Старики сразу начинают вспоминать, кажется, всю с начала прожитую жизнь. Отвезешь в отделение на коляске — а тебе уже всю свою жизнь кто-то рассказал. Жить хочется — а ее, жизни, так мало.
Медсестра рассказывала, как ее дед с бабкой смотрят по телевизору фигурное катанье: оторваться не могут, но и поедом едят друг друга. Такая привычка от советского, что ли, времени осталась — в советское время фигурное катанье было не чем иным, как народным стриптизом. А дед-то, когда бабка вконец просмотр ядами своими гремучими насчет девок голых отравит, попьет в сторонке чайку — и, чуть зевнет бабка, снова скачет козлом к телевизору.
Когда сантехники идут из подвала за водкой в магазин, то одеваются как можно приличней. За водкой — как выход на люди.
В палату вселяли с особой заботливостью бабулечку нашей старшей сестры. Старушка божий одуванчик, добрейшая и тишайшая. Но больные (а тут все чуть не умирающие) очень чутко относятся к тому, кого и как принимают, лечат. Если кого-то выделяют и лечат лучше, какое неравенство им, может, только и чудится, — то ревность и зависть до смерти, будто у детей.
А вот привезли бабку с громадным животищем, который проваливался у ней между ног, чуть не переворачивая ее кувырком. Она все сползала с каталки, живот утаскивал. С ней был мужичишка, муж. Жалко их было до кровавых слез. Мужичишка сухенький, беспомощный, извиняющийся какой-то, готовый будто к тому, что все их тут с бабкой проклинают. А бабка не переставая плакала, будто выплакивала свой животище, будто он и выдавливал из нее эти слезы.
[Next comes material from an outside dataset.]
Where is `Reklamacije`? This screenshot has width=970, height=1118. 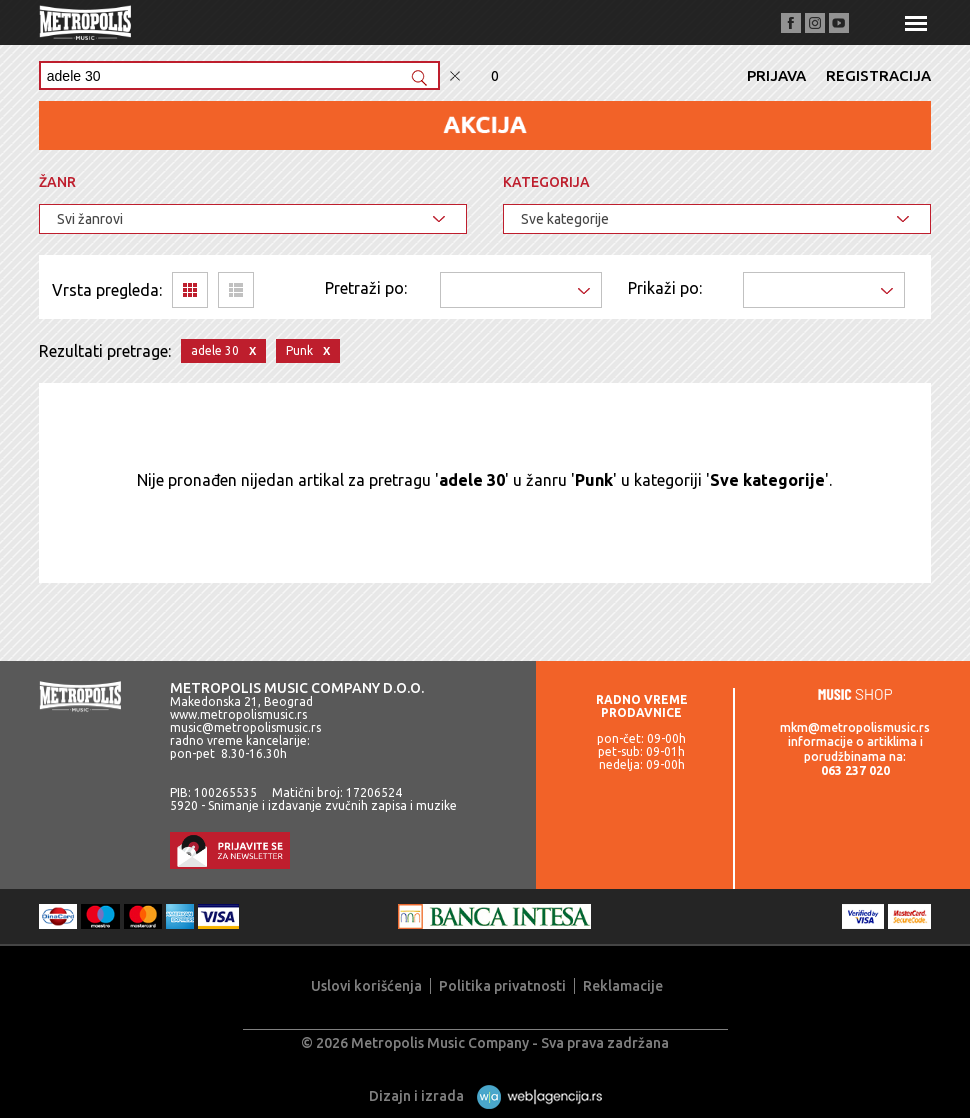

Лифтер дядя Коля, не удержавшись с пьяного восхищенья, погладил сверху донизу ногу говорящей по сотовому молодой, ослепительно красочной бабы, какой-то бизнесменши, которую занесло к нам в гинекологию, а она даже этого не заметила, не почувствовала, уйдя вся в деловой свой и жаркий разговор. Он же, вдруг придя в сознанье, отпрыгнул от нее и побагровел, поняв, что сотворил, будто размозжило ему от пережитого потрясенья башку. Кругом было довольно народу. Баба стояла и разговаривала так, будто справляла не что иное, как естественную нужду. Окончив переговоры, она схватилась, чуть поигрывая глазками, за остолбеневших охранников, выясняя, возможно ли загнать ее машину в больничный двор.